The last sentence was more a statement than a question.
"That's my brand," grunted the other. "Name's O'Donnell. Pecos River country, originally."
His statement, like that of Glanton's, was indefinite. Both the Pecos and the Guadalupe cover considerable areas of territory. But Glanton grinned boyishly and stuck out his hand.
"Shake!" he cried. "I'm glad to meet an hombre from my home state, even if our stampin' grounds down there are a right smart piece apart!"
Their hands met and locked briefly—brown, sinewy hands that had never worn gloves, and that gripped with the abrupt tension of steel springs.
The handshake seemed to relax O'Donnell. When he poured out another cup of coffee he held the cup in one hand and the pot in the other, instead of setting the cup on the ground beside him and pouring with his left hand.
"I've been in California," he volunteered. "Drifted back on this side of the mountains a month ago. Been in Wahpeton for the last few weeks, but gold huntin' ain't my style. I'm a vaquero. Never should have tried to be anything else. I'm headin' back for Texas."

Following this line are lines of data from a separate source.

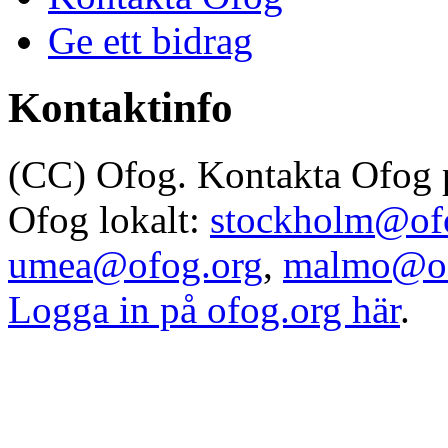
Ge ett bidrag
Kontaktinfo
(CC) Ofog. Kontakta Ofog
Ofog lokalt:
stockholm@of
umea@ofog.org
,
malmo@of
Logga in på ofog.org här
.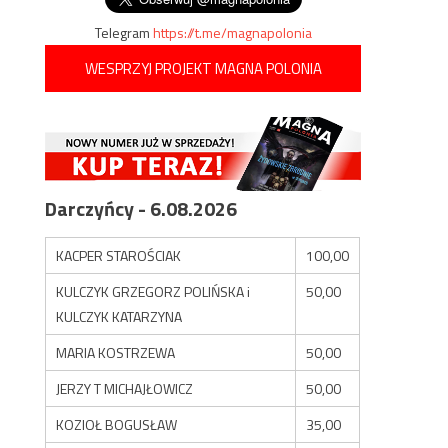
Telegram
https://t.me/magnapolonia
WESPRZYJ PROJEKT MAGNA POLONIA
Darczyńcy - 6.08.2026
KACPER STAROŚCIAK
100,00
KULCZYK GRZEGORZ POLIŃSKA i
50,00
KULCZYK KATARZYNA
MARIA KOSTRZEWA
50,00
JERZY T MICHAJŁOWICZ
50,00
KOZIOŁ BOGUSŁAW
35,00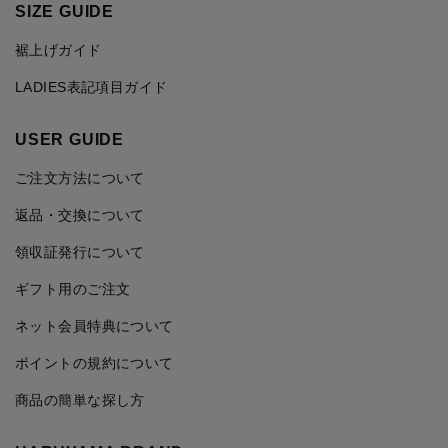
SIZE GUIDE
裾上げガイド
LADIES表記項目ガイド
USER GUIDE
ご注文方法について
返品・交換について
領収証発行について
ギフト用のご注文
ネット会員特典について
ポイントの規約について
商品の簡単な探し方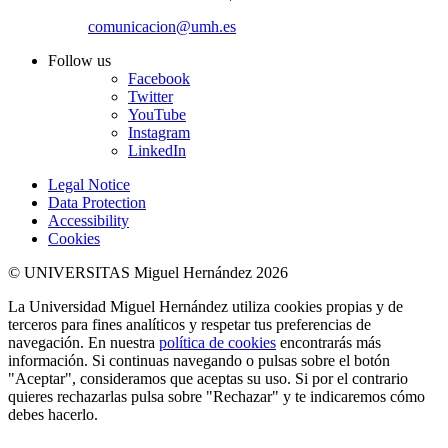
comunicacion@umh.es
Follow us
Facebook
Twitter
YouTube
Instagram
LinkedIn
Legal Notice
Data Protection
Accessibility
Cookies
© UNIVERSITAS Miguel Hernández 2026
La Universidad Miguel Hernández utiliza cookies propias y de
terceros para fines analíticos y respetar tus preferencias de
navegación. En nuestra
política de cookies
encontrarás más
información. Si continuas navegando o pulsas sobre el botón
"Aceptar", consideramos que aceptas su uso. Si por el contrario
quieres rechazarlas pulsa sobre "Rechazar" y te indicaremos cómo
debes hacerlo.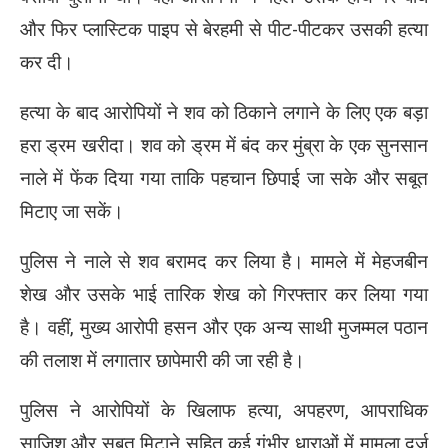
और फिर प्लास्टिक पाइप से बेरहमी से पीट-पीटकर उसकी हत्या
कर दी।
हत्या के बाद आरोपियों ने शव को ठिकाने लगाने के लिए एक बड़ा
हरा ड्रम खरीदा। शव को ड्रम में बंद कर मुंब्रा के एक सुनसान
नाले में फेंक दिया गया ताकि पहचान छिपाई जा सके और सबूत
मिटाए जा सकें।
पुलिस ने नाले से शव बरामद कर लिया है। मामले में मेहजबीन
शेख और उसके भाई तारिक शेख को गिरफ्तार कर लिया गया
है। वहीं, मुख्य आरोपी हसन और एक अन्य साथी मुजम्मल पठान
की तलाश में लगातार छापेमारी की जा रही है।
पुलिस ने आरोपियों के खिलाफ हत्या, अपहरण, आपराधिक
साजिश और सबूत मिटाने सहित कई गंभीर धाराओं में मामला दर्ज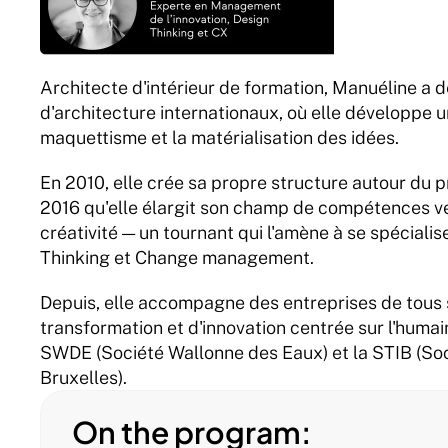
Architecte d'intérieur de formation, Manuéline a d
d'architecture internationaux, où elle développe une
maquettisme et la matérialisation des idées.
En 2010, elle crée sa propre structure autour du pr
2016 qu'elle élargit son champ de compétences ver
créativité — un tournant qui l'amène à se spécialise
Thinking et Change management.
Depuis, elle accompagne des entreprises de tous 
transformation et d'innovation centrée sur l'humain.
SWDE (Société Wallonne des Eaux) et la STIB (So
Bruxelles).
On the program:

"Why don't you try Kansas?" asked Glanton. "It's fillin' up with Texas men, bringin' cattle up the trail to stock the ranges. Within a year they'll be drivin' 'em into Wyoming and Montana."
"Maybe I might." O'Donnell lifted the coffee cup absently. He held it in his left hand, and his right lay in his lap, almost touching the big black pistol butt. But the tension was gone out of his frame. He seemed relaxed, absorbed in what Glanton was saying. The use of his left hand and the position of his right seemed mechanical, merely an unconscious habit.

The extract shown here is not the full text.